The dollar amounts are almost beside the point. What the Los Angeles jury established is something more fundamental: that the architecture of a digital platform is a product, and that a product which causes foreseeable harm to human beings carries liability for the choices its designers made.
This argument has not always found traction in American courts. For decades, technology companies sheltered beneath Section 230 of the Communications Decency Act, which broadly exempted platforms from liability for user-generated content. The platforms interpreted that immunity expansively. If harm occurred on their networks, it was the consequence of human choices, not corporate engineering.
The Los Angeles jury did not accept this framing. The case was not argued around what users saw. It was argued around what the systems were built to do. What was designed, how it was designed, what its engineers understood about its psychological effects, and whether users, particularly children, had any meaningful understanding of what they were entering into when they downloaded an application and created a profile.

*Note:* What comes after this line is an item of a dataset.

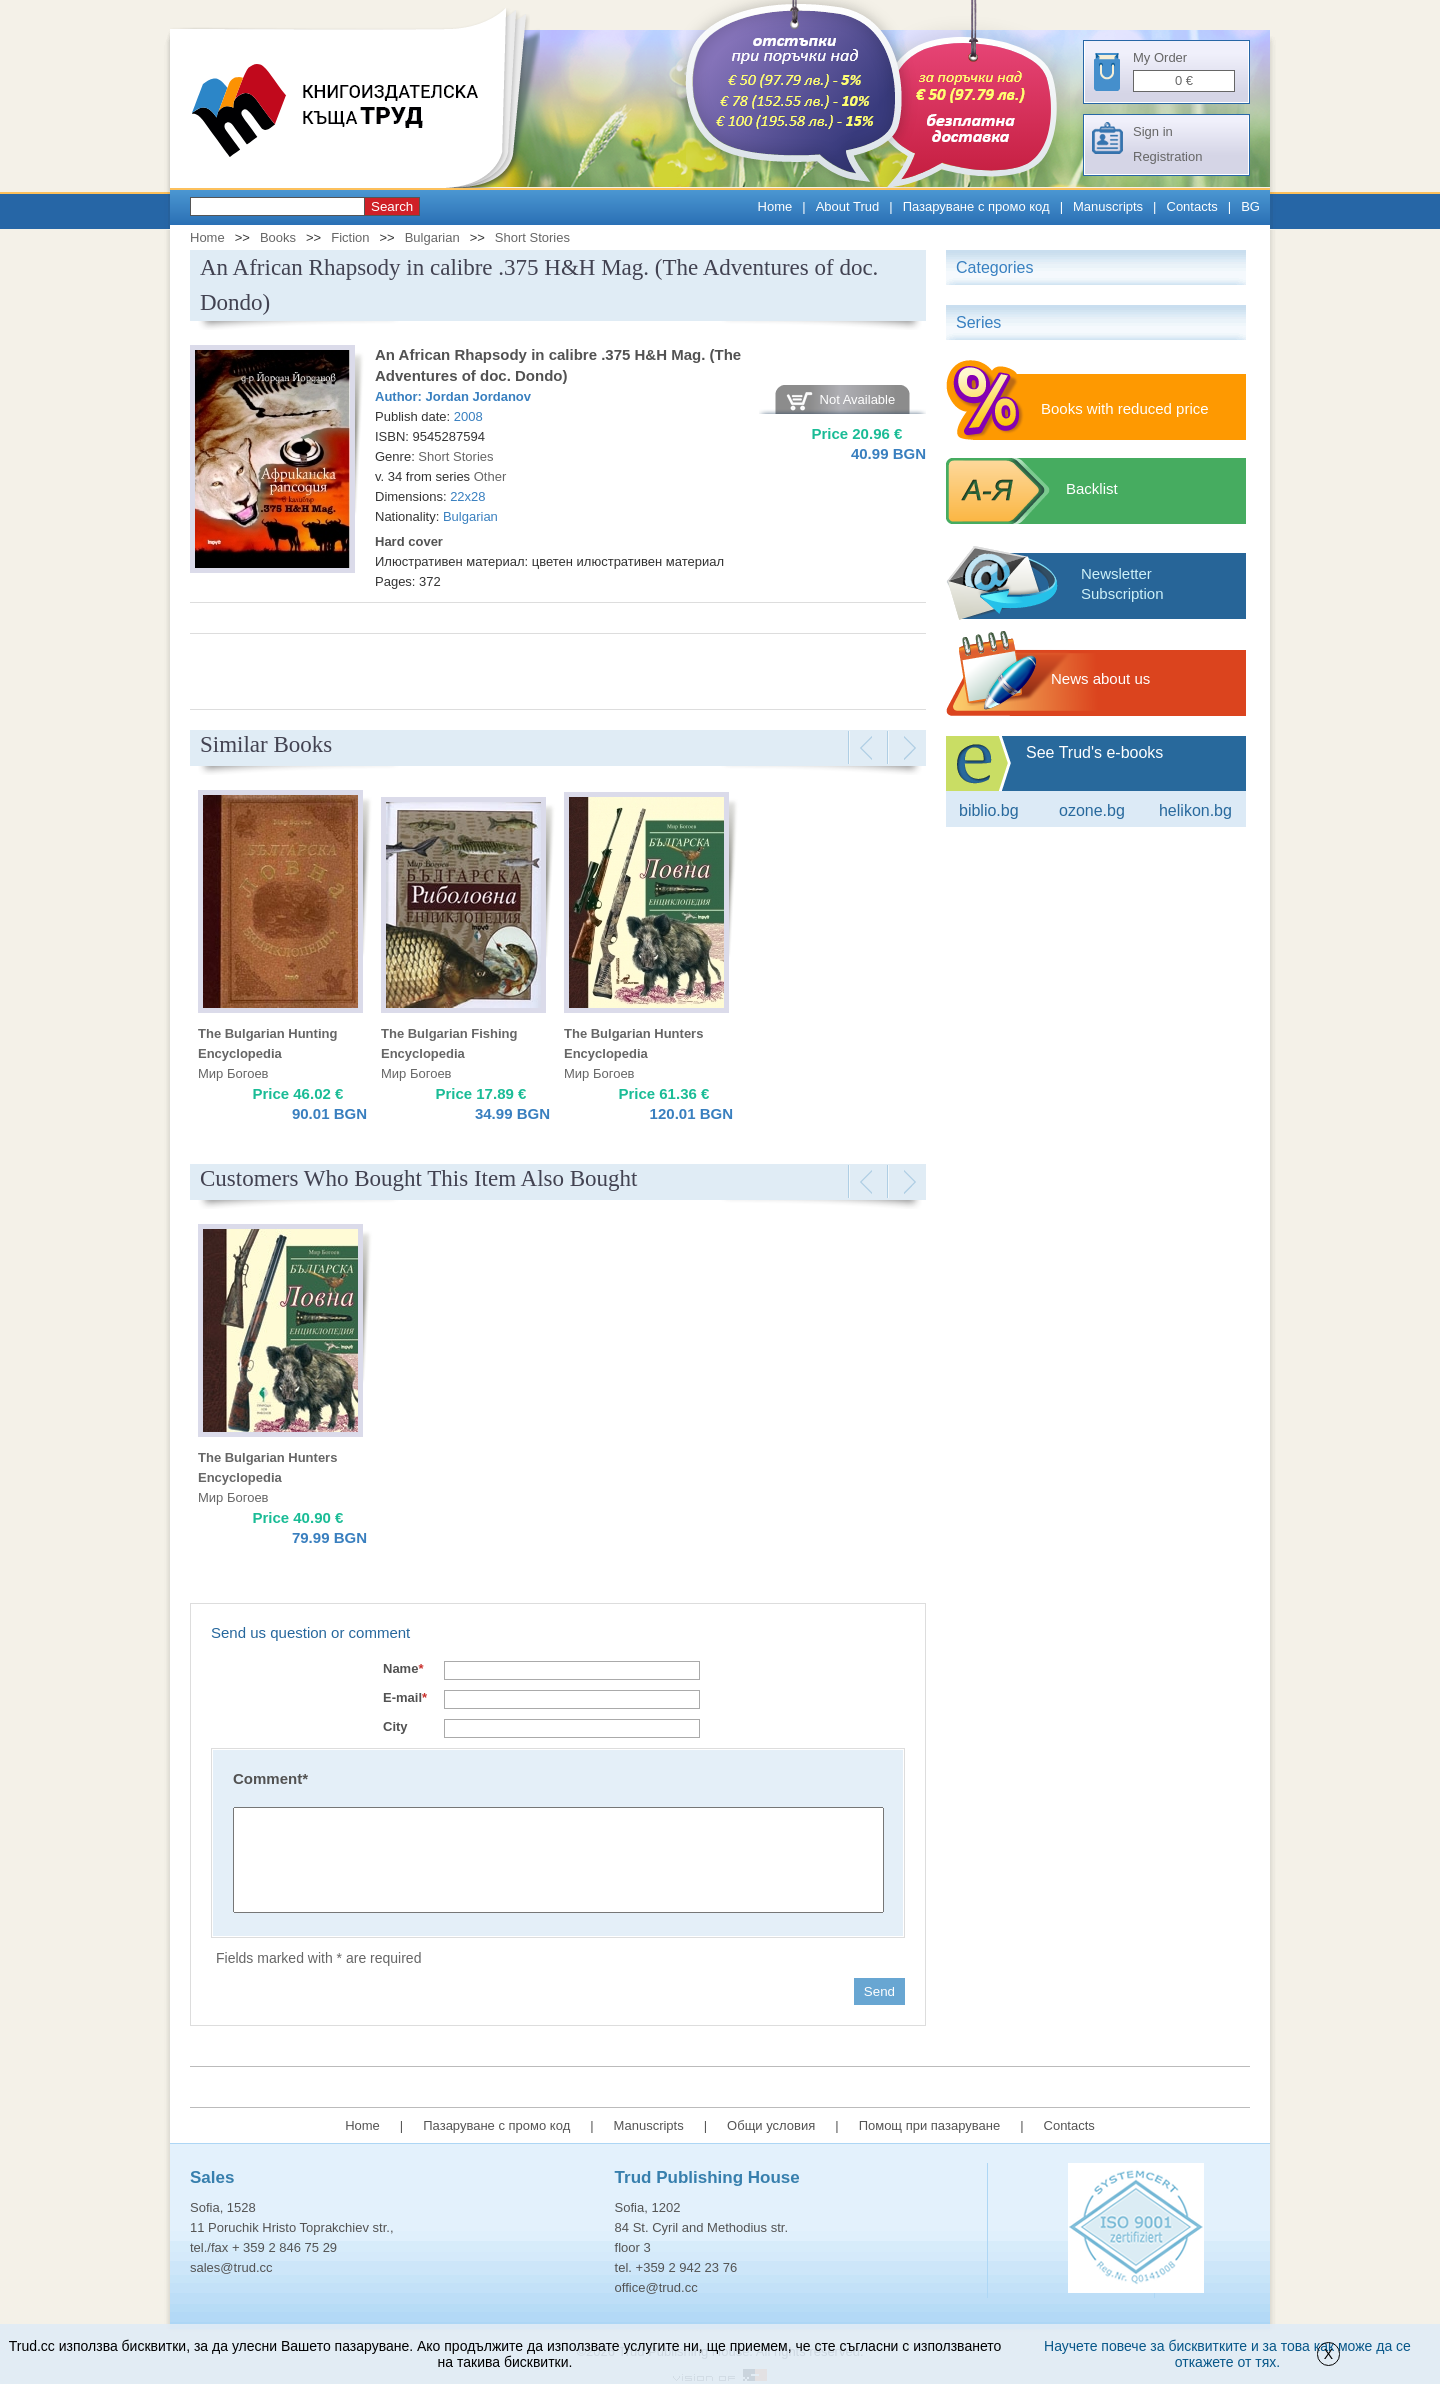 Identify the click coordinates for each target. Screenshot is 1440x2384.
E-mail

Design is an act of intent. When engineers build systems that identify emotional states and respond to them by serving content calibrated to maximise engagement, they are not passively reflecting human behaviour. They are shaping it. Internal documentation cited in the proceedings showed that Meta was acutely aware of the strategic value of acquiring users at the youngest possible age, treating that age not as a protection concern but as a commercial opportunity. The jury found that the design translated that awareness into a product which caused harm.
The constitutional argument that follows is not difficult to state. Meaningful consent to the terms of any arrangement requires genuine understanding of what one is consenting to. Most users, and certainly most children, do not understand when they begin using a social media application that their emotional responses are being monitored, classified, and fed back into a system calibrated to maximise time on the platform. The transaction is asymmetric by design. The platforms have had strong commercial incentives to ensure that understanding on the user side remained minimal, and that the architecture producing the engagement remained opaque.
The plaintiffs' legal team drew deliberate comparisons to the decades-long campaign against the tobacco industry. The turning point in that campaign came when courts accepted that personal choice was not a sufficient defence for manufacturers who had engineered dependence into their products with full awareness of the physiological consequences. The question courts are now asking of social media platforms is structurally identical: did you know what your design would do to people, did you build it anyway, and did you target the youngest possible users to ensure that it worked?
With approximately two thousand similar lawsuits pending, and with both Meta and Google announcing their intention to appeal, the legal landscape will remain contested for years. The Supreme Court will almost certainly be called upon to rule on the product liability theory at the heart of these cases. But the constitutional argument has now been accepted by a jury and entered into the legal record. That is not a small thing.
The deeper question these verdicts open extends well beyond any single courtroom. For most of the past two decades, the prevailing assumption has been that the platform is simply an intermediary, and that users alone bear responsibility for what engagement does to them. This assumption always required a further assumption to sustain it: that the engagement being generated was not itself the product of deliberate engineering. Courts have now begun to dismantle that second assumption. The first cannot long survive without it.
We believe the honest answer is accountability from the point of design. Before a system engineered to exploit human attention and emotional responses is deployed at scale to hundreds of millions of people, the question of whether that engineering is safe must have a clear, verified, public answer. We do not yet have a legal or regulatory framework that makes that demand. The question worth watching, in the appeals courts and the legislatures that follow, is how long that absence is permitted to continue.